SCC.413 Applied Data Mining – Natural Language Processing Coursework on Language Identification
Language identification is a necessary prerequisite for a large number of NLP tasks such as spell checking, speech recognition, optical character recognition, machine translation, text-to-speech synthesis, authorship attribution, forensic analysis and is used for search engines and summarisation. This task also focuses on n-grams since we have covered this topic (but at the word level) in the lectures e.g. unigrams and bigrams are used for POS tagging and classification.
Your task is to use character bigram information to correctly classify language samples from three different languages: English, Czech and Igbo. By character bigrams we mean pairs of alphanumeric characters, punctuation marks and even spaces between words. For example, for the text “We love SCC413.”, the character bigrams are “we”, “lo”, “ov”, “ve”, “sc”, “cc” (ignoring spaces, punctuation and numbers).

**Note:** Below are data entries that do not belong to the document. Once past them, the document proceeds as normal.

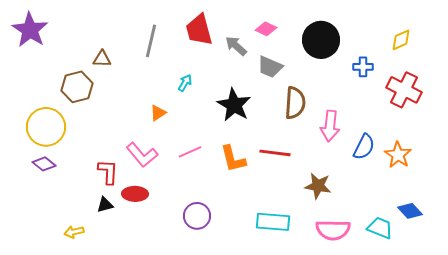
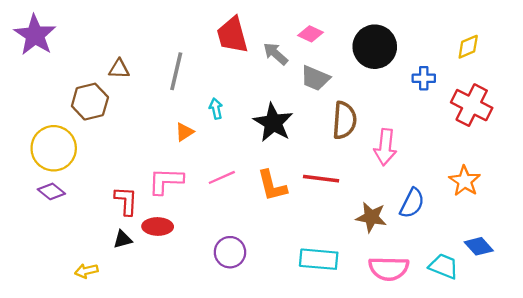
gray line: (151, 41) -> (176, 71), moved
cyan arrow: (185, 83) -> (216, 109), moved, turned -42
blue semicircle: (364, 147) -> (412, 203), moved
pink L-shape: (142, 155) -> (166, 181), turned 132

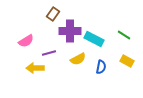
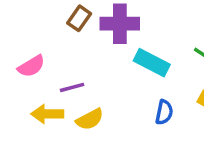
purple cross: (70, 31) -> (120, 24), moved
yellow semicircle: (78, 59) -> (90, 119), moved

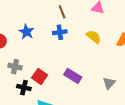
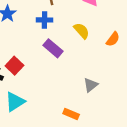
purple rectangle: (73, 76) -> (53, 48), moved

You have been provided with large text samples (around a million words) of each language and you should build a character bigram language model of each language from a training subset. The language model can take the form of a list of normalised frequencies (e.g. frequency per million) of all the character bigrams in the training data. You will need to devise a metric by which you compare the language models against one derived from a test sample in order to determine the language of the test sample. You should then use test subsets of the language files to evaluate the accuracy of your language identification system. You should make sure that you separate training data from test data. The English and Czech language samples are available on the SCC.413 Moodle page and the Igbo samples from our GitHub repository1. Your system only needs to distinguish between the three given languages. The language samples may contain XML tags, so your implementation should ignore any text within <angled brackets like this>, and the Igbo data is provided in JSON format as well as plain text.

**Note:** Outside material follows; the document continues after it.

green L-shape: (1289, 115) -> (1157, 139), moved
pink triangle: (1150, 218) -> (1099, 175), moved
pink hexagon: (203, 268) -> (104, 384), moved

If you wish, you can carry out some background research using, for example, a Google Scholar search for “n-gram language identification”. However, we’ve provided a list of good papers below. They describe a variety of approaches to n- gram language identification. You can ask us about these academic papers (or others you found) and the algorithms they employ. You should choose a simple algorithm to implement like these or you may wish to implement something more complex using a machine learning approach, like we cover in the module.
Adams and Resnik (1997). A language identification application built on the client/server platform. ACL workshop From Research to Commercial Applications: Making NLP Work in Practice. http://www.aclweb.org/anthology/W97-0907
Bashir Ahmed, Sung-Hyuk Cha, and Charles Tappert (2004). Language Identification from Text. Using N-gram Based Cumulative Frequency Addition. Proceedings of Student/Faculty Research Day, CSIS, Pace University, May 7th, 2004. http://www.csis.pace.edu/~ctappert/srd2004/paper12.pdf
William B. Cavnar and John M. Trenkle (1994). N-Gram-Based Text Categorization. In Proceedings of SDAIR-94, 3rd Annual Symposium on Document Analysis and Information Retrieval. http://citeseerx.ist.psu.edu/viewdoc/summary?doi=10.1.1.53.9367
Penelope Sibun and Jeffrey C. Reynar (1996). ‘Language Identification: Examining the Issues.’ Proceedings of the Fifth Conference on Document Analysis and Information Retrieval, pp 125—135.
You should deliver the code (in a programming language of your choice e.g. Java, Perl, Python, C etc) and a short report about the experiment. The tool that you develop does not need to have a complex user interface. Command line solutions implemented, for example in Perl, are perfectly fine. Marks awarded are not just based on successful solutions, but your reflection on the algorithm, the implementation and your evaluation of it. An initial implementation itself should be feasible in two hours but we are issuing the coursework several weeks ahead of the deadline so that you can discuss it with us during the lab sessions, and to enable you to tackle it earlier and plan your time relative to other deadlines. Please get in touch with us if you have questions about the algorithm, training, testing or the write up of the report. The awarded marks will be holistically based on the code and report submission. Both the code (as a zip file) and report (in PDF format) should be submitted on Moodle.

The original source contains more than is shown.